* _Data for this task_

###

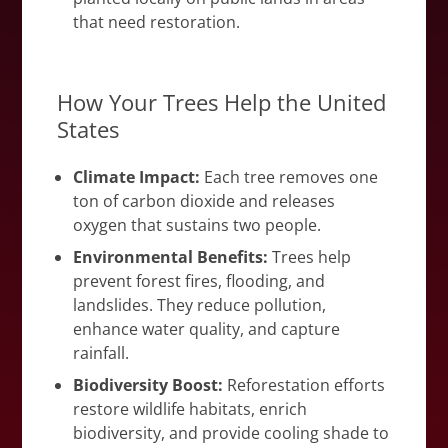
that need restoration.
How Your Trees Help the United
States
Climate Impact:
Each tree removes one
ton of carbon dioxide and releases
oxygen that sustains two people.
Environmental Benefits:
Trees help
prevent forest fires, flooding, and
landslides. They reduce pollution,
enhance water quality, and capture
rainfall.
Biodiversity Boost:
Reforestation efforts
restore wildlife habitats, enrich
biodiversity, and provide cooling shade to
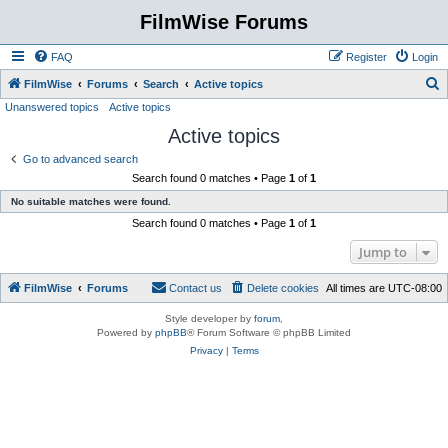
FilmWise Forums
FAQ
Register
Login
S
FilmWise
Forums
Search
Active topics
Unanswered topics
Active topics
e
Active topics
a
r
Go to advanced search
Search found 0 matches • Page
1
of
1
c
No suitable matches were found.
h
Search found 0 matches • Page
1
of
1
Jump to
FilmWise
Forums
Contact us
Delete cookies
All times are
UTC-08:00
Style developer by
forum
,
Powered by
phpBB
® Forum Software © phpBB Limited
Privacy
|
Terms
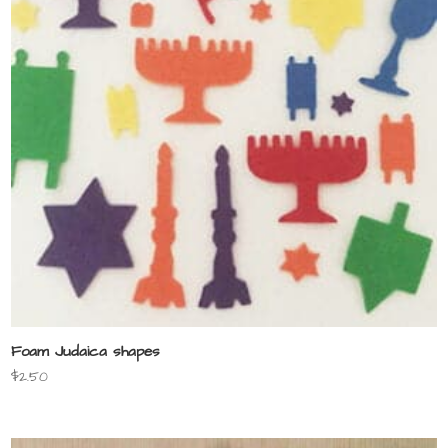
Foam Judaica shapes
$
2.50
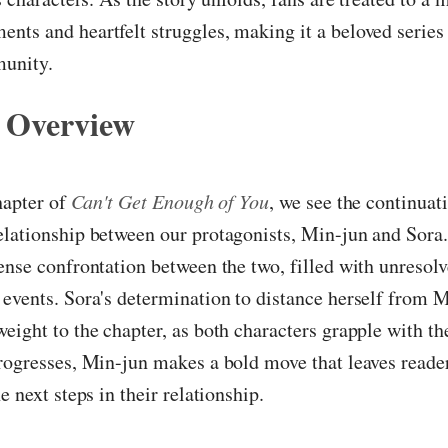
ts and heartfelt struggles, making it a beloved series 
unity.
 Overview
chapter of
Can't Get Enough of You
, we see the continuat
elationship between our protagonists, Min-jun and Sora
ense confrontation between the two, filled with unresolv
events. Sora's determination to distance herself from 
eight to the chapter, as both characters grapple with the
rogresses, Min-jun makes a bold move that leaves reade
e next steps in their relationship.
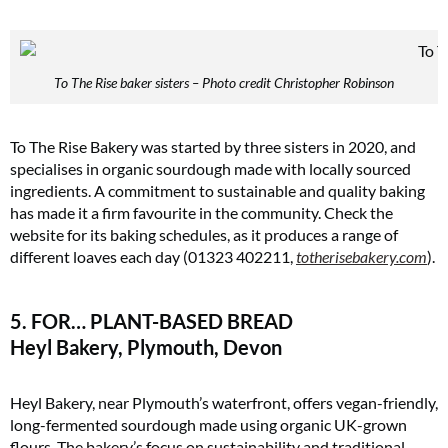
To The Rise baker sisters – Photo credit Christopher Robinson
To The Rise Bakery was started by three sisters in 2020, and
specialises in organic sourdough made with locally sourced
ingredients. A commitment to sustainable and quality baking
has made it a firm favourite in the community. Check the
website for its baking schedules, as it produces a range of
different loaves each day (01323 402211,
totherisebakery.com
)​.
5. FOR… PLANT-BASED BREAD
Heyl Bakery, Plymouth, Devon
Heyl Bakery, near Plymouth’s waterfront, offers vegan-friendly,
long-fermented sourdough made using organic UK-grown
flours. The bakery’s focus on sustainability and traditional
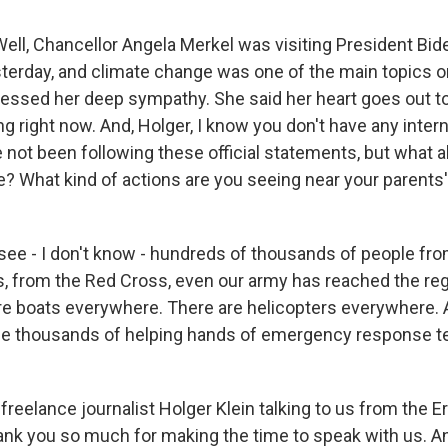
ell, Chancellor Angela Merkel was visiting President Bid
erday, and climate change was one of the main topics o
essed her deep sympathy. She said her heart goes out t
g right now. And, Holger, I know you don't have any intern
not been following these official statements, but what a
e? What kind of actions are you seeing near your parents'
see - I don't know - hundreds of thousands of people f
 from the Red Cross, even our army has reached the regi
are boats everywhere. There are helicopters everywhere. 
e thousands of helping hands of emergency response t
reelance journalist Holger Klein talking to us from the Er
nk you so much for making the time to speak with us. A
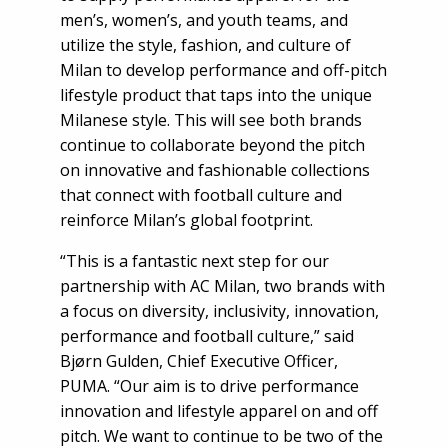
men’s, women’s, and youth teams, and
utilize the style, fashion, and culture of
Milan to develop performance and off-pitch
lifestyle product that taps into the unique
Milanese style. This will see both brands
continue to collaborate beyond the pitch
on innovative and fashionable collections
that connect with football culture and
reinforce Milan’s global footprint.
“This is a fantastic next step for our
partnership with AC Milan, two brands with
a focus on diversity, inclusivity, innovation,
performance and football culture,” said
Bjørn Gulden, Chief Executive Officer,
PUMA. “Our aim is to drive performance
innovation and lifestyle apparel on and off
pitch. We want to continue to be two of the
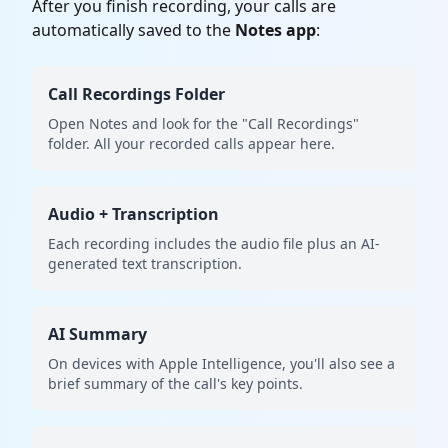
After you finish recording, your calls are
automatically saved to the
Notes app
:
Call Recordings Folder
Open Notes and look for the "Call Recordings"
folder. All your recorded calls appear here.
Audio + Transcription
Each recording includes the audio file plus an AI-
generated text transcription.
AI Summary
On devices with Apple Intelligence, you'll also see a
brief summary of the call's key points.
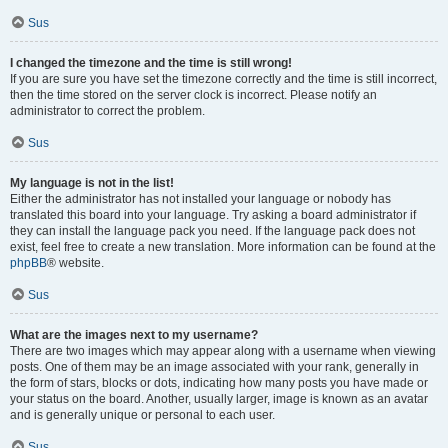
Sus
I changed the timezone and the time is still wrong!
If you are sure you have set the timezone correctly and the time is still incorrect,
then the time stored on the server clock is incorrect. Please notify an
administrator to correct the problem.
Sus
My language is not in the list!
Either the administrator has not installed your language or nobody has
translated this board into your language. Try asking a board administrator if
they can install the language pack you need. If the language pack does not
exist, feel free to create a new translation. More information can be found at the
phpBB
® website.
Sus
What are the images next to my username?
There are two images which may appear along with a username when viewing
posts. One of them may be an image associated with your rank, generally in
the form of stars, blocks or dots, indicating how many posts you have made or
your status on the board. Another, usually larger, image is known as an avatar
and is generally unique or personal to each user.
Sus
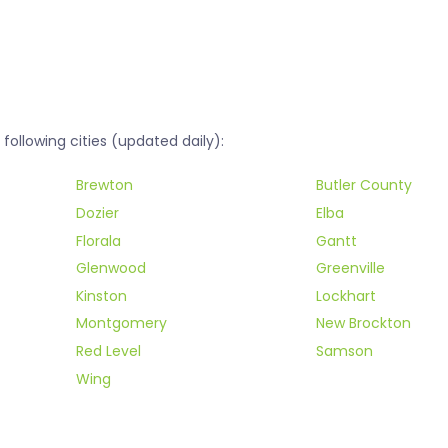
ollowing cities (updated daily):
Brewton
Butler County
Dozier
Elba
Florala
Gantt
Glenwood
Greenville
Kinston
Lockhart
Montgomery
New Brockton
Red Level
Samson
Wing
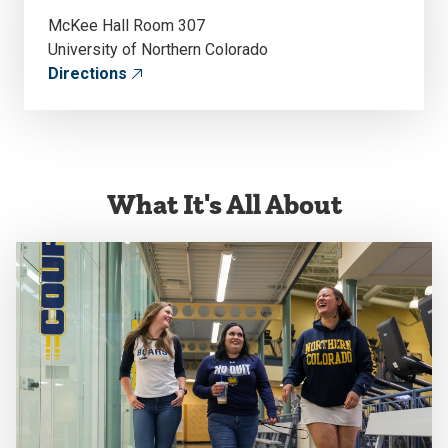
McKee Hall Room 307
University of Northern Colorado
Directions
What It's All About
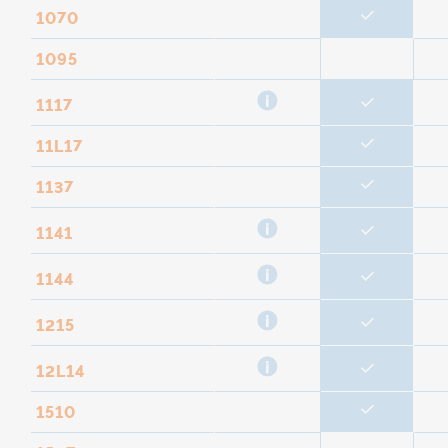
1070
1095
1117
11L17
1137
1141
1144
1215
12L14
1510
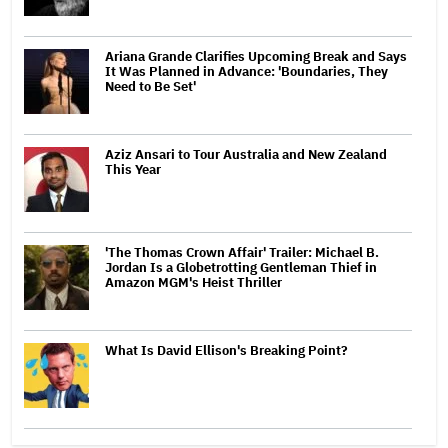
Ariana Grande Clarifies Upcoming Break and Says
It Was Planned in Advance: 'Boundaries, They
Need to Be Set'
Aziz Ansari to Tour Australia and New Zealand
This Year
'The Thomas Crown Affair' Trailer: Michael B.
Jordan Is a Globetrotting Gentleman Thief in
Amazon MGM's Heist Thriller
What Is David Ellison's Breaking Point?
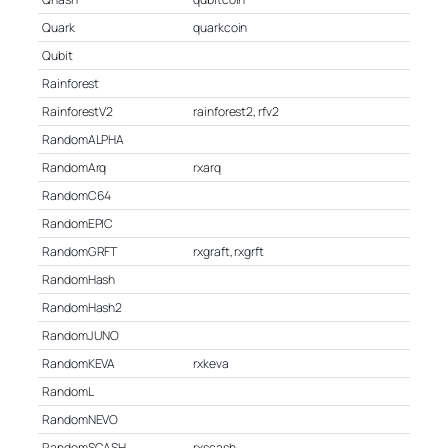
Quark
quarkcoin
Qubit
Rainforest
RainforestV2
rainforest2, rfv2
RandomALPHA
RandomArq
rxarq
RandomC64
RandomEPIC
RandomGRFT
rxgraft, rxgrft
RandomHash
RandomHash2
RandomJUNO
RandomKEVA
rxkeva
RandomL
RandomNEVO
RandomSCASH
rxscash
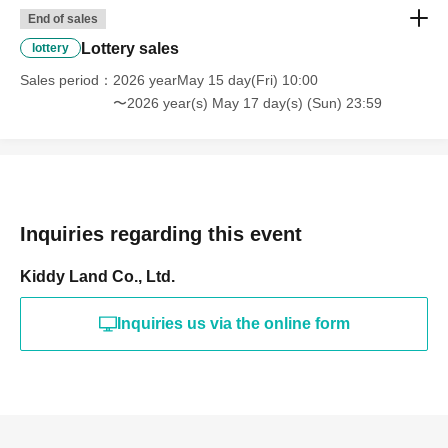
(If duplicates are found, all entries will be invalid.)
End of sales
Lottery sales
lottery
What happens on the day if you are selected?
Sales period
2026 yearMay 15 day(Fri) 10:00
〜2026 year(s) May 17 day(s) (Sun) 23:59
Please bring your
"identification document"
Inquiries regarding this event
(such as a driver's
Kiddy Land Co., Ltd.
license, health insurance
Inquiries us via the online form
card, My Number card,
student ID, or residence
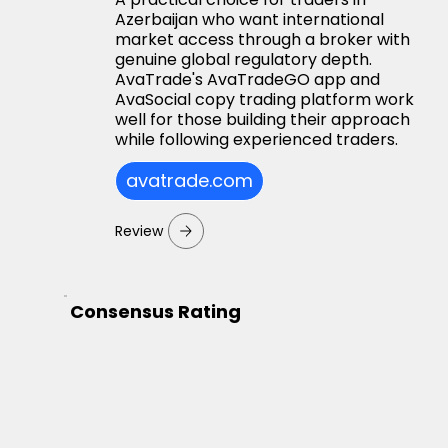
Azerbaijan who want international
market access through a broker with
genuine global regulatory depth.
AvaTrade's AvaTradeGO app and
AvaSocial copy trading platform work
well for those building their approach
while following experienced traders.
avatrade.com
Review
Consensus Rating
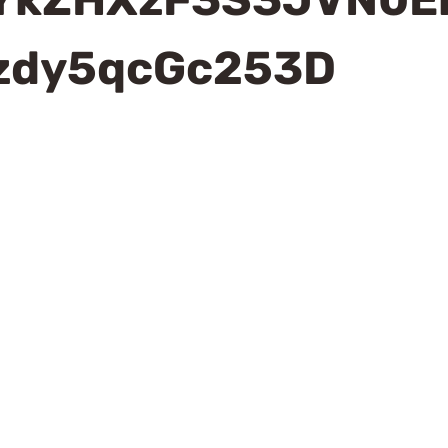
zdy5qcGc253D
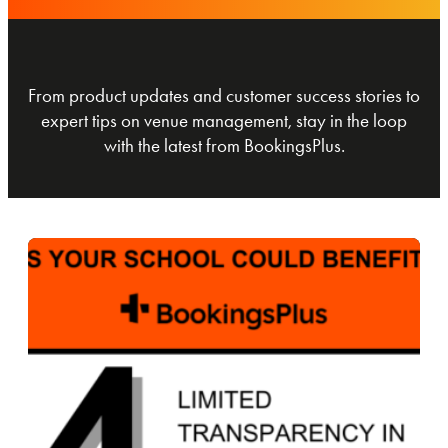
From product updates and customer success stories to
expert tips on venue management, stay in the loop
with the latest from BookingsPlus.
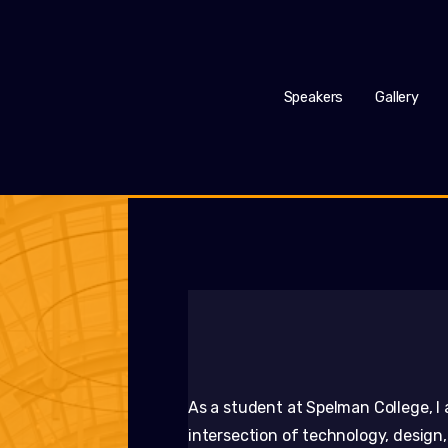
Speakers
Gallery
As a student at Spelman College, I 
intersection of technology, design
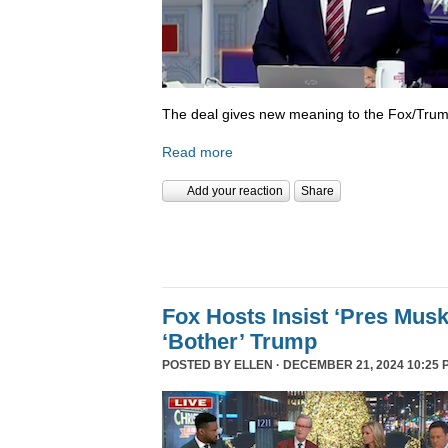
The deal gives new meaning to the Fox/Trump
Read more
Add your reaction
Share
Fox Hosts Insist ‘Pres Mus
‘Bother’ Trump
POSTED BY
ELLEN
· DECEMBER 21, 2024 10:25 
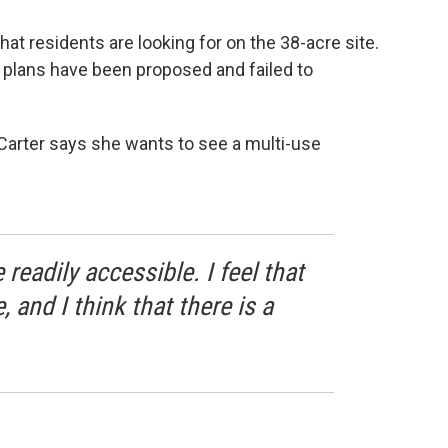
t residents are looking for on the 38-acre site.
x plans have been proposed and failed to
arter says she wants to see a multi-use
readily accessible. I feel that
 and I think that there is a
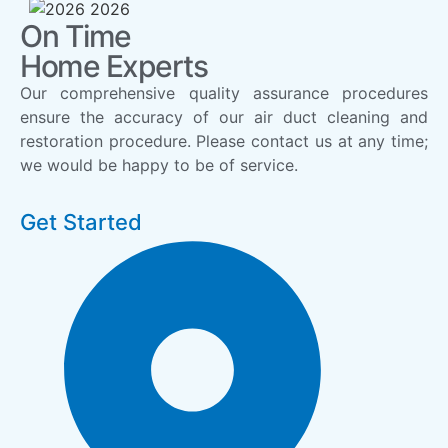
On Time
Home Experts
Our comprehensive quality assurance procedures
ensure the accuracy of our air duct cleaning and
restoration procedure. Please contact us at any time;
we would be happy to be of service.
Get Started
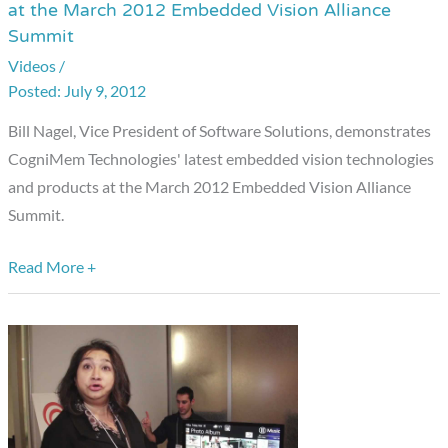
at the March 2012 Embedded Vision Alliance
Technologies
Summit
Product
Videos
/
Demonstration
July 9, 2012
at
the
Bill Nagel, Vice President of Software Solutions, demonstrates
March
CogniMem Technologies' latest embedded vision technologies
2012
and products at the March 2012 Embedded Vision Alliance
Embedded
Summit.
Vision
Alliance
Read More +
Summit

###

* _Assigned task_
Check all the records above and select each line where the string "username" is found.

* _Your response_
What are the images next to my username?
There are two images which may appear along with a username when viewing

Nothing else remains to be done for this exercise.